File(s) under embargo
Reason: Awaiting publication in journal manuscript
until file(s) become available
Applied Machine Learning for Online Education
We consider the problem of developing innovative machine learning tools for online education and evaluate their ability to provide instructional resources. Prediction tasks for student behavior are a complex problem spanning a wide range of topics: we complement current research in student grade prediction and clickstream analysis by considering data from three areas of online learning: Social Learning Networks (SLN), Instructor Feedback, and Learning Management Systems (LMS). In each of these categories, we propose a novel method for modelling data and an associated tool that may be used to assist students and instructors. First, we develop a methodology for analyzing instructor-provided feedback and determining how it correlates with changes in student grades using NLP and NER--based feature extraction. We demonstrate that student grade improvement can be well approximated by a multivariate linear model with average fits across course sections approaching 83\%, and determine several contributors to student success. Additionally, we develop a series of link prediction methodologies that utilize spatial and time-evolving network architectures to pass network state between space and time periods.

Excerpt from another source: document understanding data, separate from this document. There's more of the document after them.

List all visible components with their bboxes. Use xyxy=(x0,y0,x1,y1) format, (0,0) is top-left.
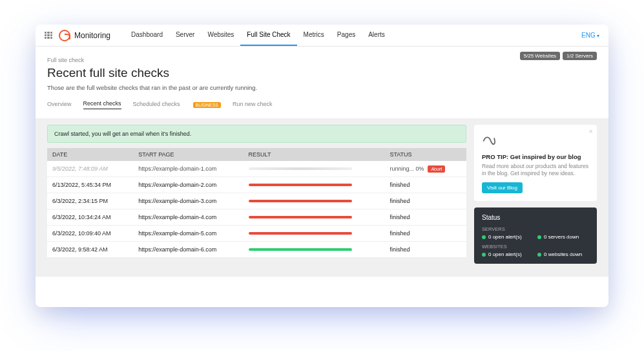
table-row[interactable]: 6/3/2022, 10:34:24 AMhttps://example-dom… xyxy=(47,209,466,226)
tab-run-new-check[interactable]: Run new check xyxy=(233,101,273,109)
quota-badges: 5/25 Websites 1/2 Servers xyxy=(520,52,597,60)
col-header: START PAGE xyxy=(133,148,243,161)
status-servers-down: 0 servers down xyxy=(537,234,589,240)
result-bar xyxy=(249,200,352,202)
cell-date: 6/3/2022, 9:58:42 AM xyxy=(47,242,133,258)
table-row[interactable]: 9/5/2022, 7:48:09 AMhttps://example-doma… xyxy=(47,161,466,177)
checks-table: DATESTART PAGERESULTSTATUS 9/5/2022, 7:4… xyxy=(47,148,466,258)
nav-item-metrics[interactable]: Metrics xyxy=(297,25,331,46)
cell-date: 6/3/2022, 2:34:15 PM xyxy=(47,193,133,209)
status-websites-label: WEBSITES xyxy=(482,244,589,250)
cell-result xyxy=(244,177,385,193)
result-bar xyxy=(249,184,352,186)
tip-text: Read more about our products and feature… xyxy=(482,163,589,177)
table-row[interactable]: 6/3/2022, 10:09:40 AMhttps://example-dom… xyxy=(47,226,466,242)
status-title: Status xyxy=(482,214,589,221)
cell-start-page: https://example-domain-2.com xyxy=(133,177,243,193)
main-nav: DashboardServerWebsitesFull Site CheckMe… xyxy=(125,25,391,46)
topbar: Monitoring DashboardServerWebsitesFull S… xyxy=(36,25,608,47)
cell-result xyxy=(244,226,385,242)
cell-date: 6/3/2022, 10:09:40 AM xyxy=(47,226,133,242)
status-websites-alerts: 0 open alert(s) xyxy=(482,251,534,257)
tab-recent-checks[interactable]: Recent checks xyxy=(83,100,121,109)
cell-status: finished xyxy=(384,209,466,226)
language-selector[interactable]: ENG xyxy=(581,32,599,39)
col-header: RESULT xyxy=(244,148,385,161)
nav-item-alerts[interactable]: Alerts xyxy=(362,25,391,46)
nav-item-server[interactable]: Server xyxy=(169,25,201,46)
cell-status: finished xyxy=(384,177,466,193)
result-bar xyxy=(249,232,352,235)
quota-servers-badge: 1/2 Servers xyxy=(563,52,597,60)
cell-result xyxy=(244,161,385,177)
cell-status: finished xyxy=(384,193,466,209)
page-subtitle: Those are the full website checks that r… xyxy=(47,84,597,91)
cell-result xyxy=(244,193,385,209)
table-row[interactable]: 6/3/2022, 9:58:42 AMhttps://example-doma… xyxy=(47,242,466,258)
cell-status: running... 0%Abort xyxy=(384,161,466,177)
result-bar xyxy=(249,167,352,170)
brand-logo-icon xyxy=(59,30,70,41)
status-servers-alerts: 0 open alert(s) xyxy=(482,234,534,240)
cell-start-page: https://example-domain-4.com xyxy=(133,209,243,226)
close-icon[interactable]: × xyxy=(589,127,593,135)
cell-start-page: https://example-domain-3.com xyxy=(133,193,243,209)
tip-title: PRO TIP: Get inspired by our blog xyxy=(482,153,589,160)
tab-overview[interactable]: Overview xyxy=(47,101,72,109)
cell-date: 9/5/2022, 7:48:09 AM xyxy=(47,161,133,177)
abort-button[interactable]: Abort xyxy=(428,165,445,173)
page-title: Recent full site checks xyxy=(47,66,597,80)
col-header: STATUS xyxy=(384,148,466,161)
col-header: DATE xyxy=(47,148,133,161)
brand-name: Monitoring xyxy=(74,31,110,40)
nav-item-full-site-check[interactable]: Full Site Check xyxy=(240,25,296,46)
nav-item-dashboard[interactable]: Dashboard xyxy=(125,25,169,46)
cell-result xyxy=(244,242,385,258)
quota-websites-badge: 5/25 Websites xyxy=(520,52,561,60)
table-row[interactable]: 6/3/2022, 2:34:15 PMhttps://example-doma… xyxy=(47,193,466,209)
status-card: Status SERVERS 0 open alert(s) 0 servers… xyxy=(474,207,597,264)
cell-date: 6/13/2022, 5:45:34 PM xyxy=(47,177,133,193)
status-servers-label: SERVERS xyxy=(482,226,589,232)
cell-start-page: https://example-domain-6.com xyxy=(133,242,243,258)
app-grid-icon[interactable] xyxy=(45,32,52,39)
cell-start-page: https://example-domain-1.com xyxy=(133,161,243,177)
status-websites-down: 0 websites down xyxy=(537,251,589,257)
result-bar xyxy=(249,248,352,251)
cell-status: finished xyxy=(384,226,466,242)
alert-crawl-started: Crawl started, you will get an email whe… xyxy=(47,125,466,143)
cell-result xyxy=(244,209,385,226)
cell-status: finished xyxy=(384,242,466,258)
nav-item-pages[interactable]: Pages xyxy=(331,25,362,46)
result-bar xyxy=(249,216,352,218)
tip-icon xyxy=(482,133,496,147)
business-badge: BUSINESS xyxy=(193,102,221,108)
cell-start-page: https://example-domain-5.com xyxy=(133,226,243,242)
visit-blog-button[interactable]: Visit our Blog xyxy=(482,182,523,193)
brand-logo[interactable]: Monitoring xyxy=(59,30,110,41)
content-tabs: OverviewRecent checksScheduled checksBUS… xyxy=(47,100,597,109)
nav-item-websites[interactable]: Websites xyxy=(201,25,240,46)
cell-date: 6/3/2022, 10:34:24 AM xyxy=(47,209,133,226)
breadcrumb: Full site check xyxy=(47,57,597,63)
tab-scheduled-checks[interactable]: Scheduled checks xyxy=(133,101,180,109)
table-row[interactable]: 6/13/2022, 5:45:34 PMhttps://example-dom… xyxy=(47,177,466,193)
tip-card: × PRO TIP: Get inspired by our blog Read… xyxy=(474,125,597,201)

Through evaluation on six real-world datasets, we find that our method obtains substantial improvements over Bayesian models, linear classifiers, and an unsupervised baseline, with AUCs typically above 0.75 and reaching 0.99. Motivated by Federated Learning, we extend our model of student discussion forums to model an entire classroom as a SLN. We develop a methodology to represent student actions across different course materials in a shared, low-dimensional space that allows characteristics from actions of different types to be passed jointly to a downstream task. Performance comparisons against several baselines in centralized, federated, and personalized learning demonstrate that our model offers more distinctive representations of students in a low-dimensional space, which in turn results in improved accuracy on a common downstream prediction task. Results from these three research thrusts indicate the ability of machine learning methods to accurately model student behavior across multiple data types and suggest their ability to benefit students and instructors alike through future development of assistive tools.